* [Task to complete] Repeat all entries word for word; skip images.

Segment Start: Entries supplied

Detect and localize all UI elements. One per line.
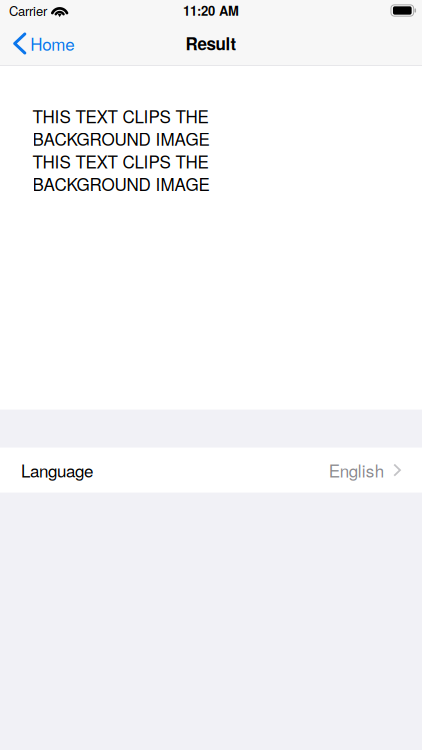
staticText: 11:20 AM <box>183 1 239 20</box>
staticText: THIS TEXT CLIPS THE <box>32 149 208 173</box>
staticText: BACKGROUND IMAGE <box>32 172 210 196</box>
staticText: English <box>329 458 384 482</box>
staticText: BACKGROUND IMAGE <box>32 126 210 151</box>
staticText: Carrier <box>9 1 47 20</box>
staticText: Home <box>30 31 74 56</box>
button[interactable]: Language <box>0 448 422 493</box>
staticText: Language <box>21 458 93 482</box>
staticText: THIS TEXT CLIPS THE <box>32 104 208 128</box>
staticText: Result <box>186 31 236 55</box>
button[interactable]: Home <box>0 27 84 65</box>
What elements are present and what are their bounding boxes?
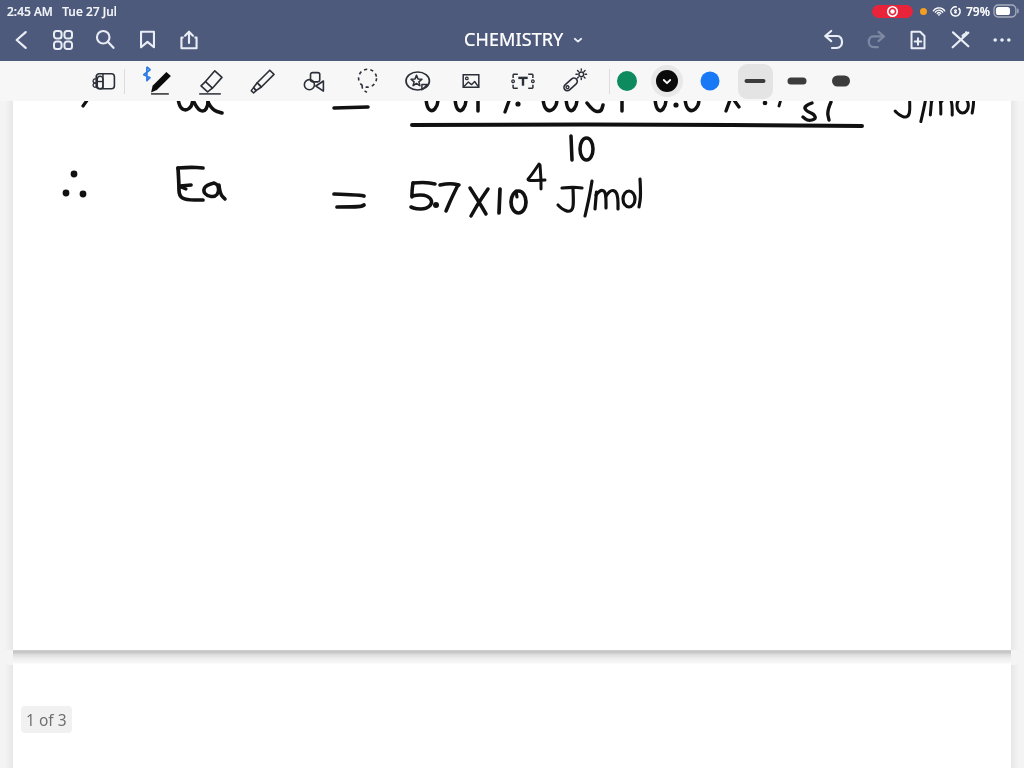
button[interactable]: Pages [42,22,84,61]
button[interactable]: Image [449,61,493,101]
button[interactable]: Back [0,22,42,61]
button[interactable]: Stroke width [823,61,859,101]
button[interactable]: Shapes [293,61,337,101]
button[interactable]: Highlighter [240,61,284,101]
button[interactable]: More [981,22,1023,61]
button[interactable]: Magic [552,61,596,101]
staticText: 79% [966,3,990,19]
button[interactable]: Eraser [188,61,232,101]
button[interactable]: Insert [82,61,126,101]
button[interactable]: CHEMISTRY [458,24,589,57]
button[interactable]: Lasso [345,61,389,101]
button[interactable]: Search [84,22,126,61]
staticText: 1 of 3 [26,709,67,730]
button[interactable]: Add page [897,22,939,61]
button[interactable]: Close [939,22,981,61]
button[interactable]: Text [501,61,545,101]
button[interactable]: Colour [693,61,727,101]
button[interactable]: Stroke width [779,61,815,101]
button[interactable]: Undo [813,22,855,61]
button[interactable]: Pen [136,61,180,101]
button[interactable]: Share [168,22,210,61]
button[interactable]: Redo [855,22,897,61]
button[interactable]: Colour [650,61,684,101]
button[interactable]: Sticker [396,61,440,101]
staticText: 2:45 AM Tue 27 Jul [7,3,117,19]
staticText: CHEMISTRY [464,27,564,52]
button[interactable]: Bookmark [126,22,168,61]
button[interactable]: Stroke width [737,61,773,101]
button[interactable]: Colour [610,61,644,101]
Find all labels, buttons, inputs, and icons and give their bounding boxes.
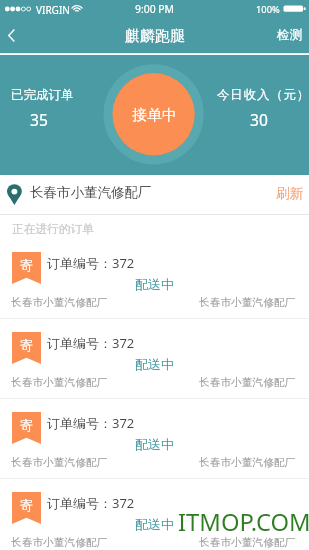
staticText: 100% (256, 3, 280, 16)
staticText: 长春市小董汽修配厂 (30, 184, 152, 201)
staticText: 寄 (20, 257, 33, 273)
button[interactable]: 寄 (0, 239, 309, 319)
staticText: VIRGIN (36, 3, 70, 17)
staticText: 配送中 (135, 436, 174, 452)
button[interactable]: 寄 (0, 479, 309, 550)
staticText: 正在进行的订单 (12, 222, 94, 237)
staticText: 麒麟跑腿 (125, 27, 185, 46)
staticText: 刷新 (276, 185, 303, 201)
button[interactable]: 寄 (0, 319, 309, 399)
staticText: 寄 (20, 337, 33, 353)
staticText: 长春市小董汽修配厂 (11, 376, 108, 389)
staticText: 寄 (20, 417, 33, 433)
button[interactable]: 长春市小董汽修配厂 (0, 175, 309, 214)
staticText: 长春市小董汽修配厂 (11, 536, 108, 549)
staticText: 检测 (277, 27, 302, 43)
staticText: 订单编号：372 (47, 254, 135, 272)
staticText: 长春市小董汽修配厂 (199, 456, 296, 469)
button[interactable]: 刷新 (266, 175, 309, 214)
staticText: 30 (250, 109, 268, 130)
staticText: 35 (30, 109, 48, 130)
button[interactable]: Back (0, 20, 32, 53)
staticText: 接单中 (132, 106, 177, 125)
staticText: 长春市小董汽修配厂 (199, 536, 296, 549)
button[interactable]: 接单中 (112, 73, 195, 156)
staticText: 长春市小董汽修配厂 (11, 296, 108, 309)
staticText: 已完成订单 (11, 87, 74, 103)
staticText: 9:00 PM (135, 2, 175, 16)
staticText: 长春市小董汽修配厂 (199, 376, 296, 389)
staticText: 长春市小董汽修配厂 (11, 456, 108, 469)
staticText: 配送中 (135, 276, 174, 292)
staticText: 订单编号：372 (47, 494, 135, 512)
staticText: 寄 (20, 497, 33, 513)
staticText: 配送中 (135, 356, 174, 372)
button[interactable]: 检测 (267, 20, 309, 50)
staticText: 长春市小董汽修配厂 (199, 296, 296, 309)
staticText: 配送中 (135, 516, 174, 532)
staticText: ITMOP.COM (178, 506, 309, 538)
staticText: 今日收入（元） (217, 87, 309, 103)
staticText: 订单编号：372 (47, 334, 135, 352)
button[interactable]: 寄 (0, 399, 309, 479)
staticText: 订单编号：372 (47, 414, 135, 432)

Segment End: Entries supplied

* [Expected answer]
Detect and localize all UI elements. One per line.
staticText: 11:20 AM <box>183 1 239 20</box>
staticText: THIS TEXT CLIPS THE <box>32 149 208 173</box>
staticText: BACKGROUND IMAGE <box>32 172 210 196</box>
staticText: English <box>329 458 384 482</box>
staticText: BACKGROUND IMAGE <box>32 126 210 151</box>
staticText: Carrier <box>9 1 47 20</box>
staticText: Home <box>30 31 74 56</box>
button[interactable]: Language <box>0 448 422 493</box>
staticText: Language <box>21 458 93 482</box>
staticText: THIS TEXT CLIPS THE <box>32 104 208 128</box>
staticText: Result <box>186 31 236 55</box>
button[interactable]: Home <box>0 27 84 65</box>
What elements are present and what are their bounding boxes?
button[interactable]: Pages [42,22,84,61]
button[interactable]: Image [449,61,493,101]
button[interactable]: Back [0,22,42,61]
button[interactable]: Stroke width [823,61,859,101]
button[interactable]: Shapes [293,61,337,101]
button[interactable]: Highlighter [240,61,284,101]
button[interactable]: More [981,22,1023,61]
button[interactable]: Magic [552,61,596,101]
staticText: 79% [966,3,990,19]
button[interactable]: Eraser [188,61,232,101]
button[interactable]: Insert [82,61,126,101]
button[interactable]: CHEMISTRY [458,24,589,57]
button[interactable]: Lasso [345,61,389,101]
button[interactable]: Search [84,22,126,61]
staticText: 1 of 3 [26,709,67,730]
button[interactable]: Add page [897,22,939,61]
button[interactable]: Close [939,22,981,61]
button[interactable]: Text [501,61,545,101]
button[interactable]: Colour [693,61,727,101]
button[interactable]: Stroke width [779,61,815,101]
button[interactable]: Undo [813,22,855,61]
button[interactable]: Pen [136,61,180,101]
button[interactable]: Share [168,22,210,61]
button[interactable]: Redo [855,22,897,61]
button[interactable]: Colour [650,61,684,101]
button[interactable]: Sticker [396,61,440,101]
staticText: 2:45 AM Tue 27 Jul [7,3,117,19]
staticText: CHEMISTRY [464,27,564,52]
button[interactable]: Bookmark [126,22,168,61]
button[interactable]: Stroke width [737,61,773,101]
button[interactable]: Colour [610,61,644,101]
Find all labels, buttons, inputs, and icons and give their bounding boxes.
staticText: 100% (256, 3, 280, 16)
staticText: 长春市小董汽修配厂 (30, 184, 152, 201)
staticText: 寄 (20, 257, 33, 273)
button[interactable]: 寄 (0, 239, 309, 319)
staticText: VIRGIN (36, 3, 70, 17)
staticText: 配送中 (135, 436, 174, 452)
button[interactable]: 寄 (0, 479, 309, 550)
staticText: 正在进行的订单 (12, 222, 94, 237)
staticText: 麒麟跑腿 (125, 27, 185, 46)
staticText: 刷新 (276, 185, 303, 201)
button[interactable]: 寄 (0, 319, 309, 399)
staticText: 寄 (20, 337, 33, 353)
staticText: 长春市小董汽修配厂 (11, 376, 108, 389)
staticText: 寄 (20, 417, 33, 433)
button[interactable]: 长春市小董汽修配厂 (0, 175, 309, 214)
staticText: 长春市小董汽修配厂 (11, 536, 108, 549)
staticText: 检测 (277, 27, 302, 43)
staticText: 订单编号：372 (47, 254, 135, 272)
staticText: 长春市小董汽修配厂 (199, 456, 296, 469)
button[interactable]: 刷新 (266, 175, 309, 214)
staticText: 30 (250, 109, 268, 130)
staticText: 35 (30, 109, 48, 130)
button[interactable]: Back (0, 20, 32, 53)
staticText: 接单中 (132, 106, 177, 125)
staticText: 长春市小董汽修配厂 (199, 536, 296, 549)
button[interactable]: 接单中 (112, 73, 195, 156)
staticText: 长春市小董汽修配厂 (11, 296, 108, 309)
staticText: 已完成订单 (11, 87, 74, 103)
staticText: 9:00 PM (135, 2, 175, 16)
staticText: 长春市小董汽修配厂 (199, 376, 296, 389)
staticText: 长春市小董汽修配厂 (11, 456, 108, 469)
staticText: 配送中 (135, 276, 174, 292)
staticText: 订单编号：372 (47, 494, 135, 512)
staticText: 寄 (20, 497, 33, 513)
staticText: 配送中 (135, 356, 174, 372)
button[interactable]: 检测 (267, 20, 309, 50)
staticText: 长春市小董汽修配厂 (199, 296, 296, 309)
staticText: 配送中 (135, 516, 174, 532)
staticText: ITMOP.COM (178, 506, 309, 538)
staticText: 今日收入（元） (217, 87, 309, 103)
staticText: 订单编号：372 (47, 334, 135, 352)
button[interactable]: 寄 (0, 399, 309, 479)
staticText: 订单编号：372 (47, 414, 135, 432)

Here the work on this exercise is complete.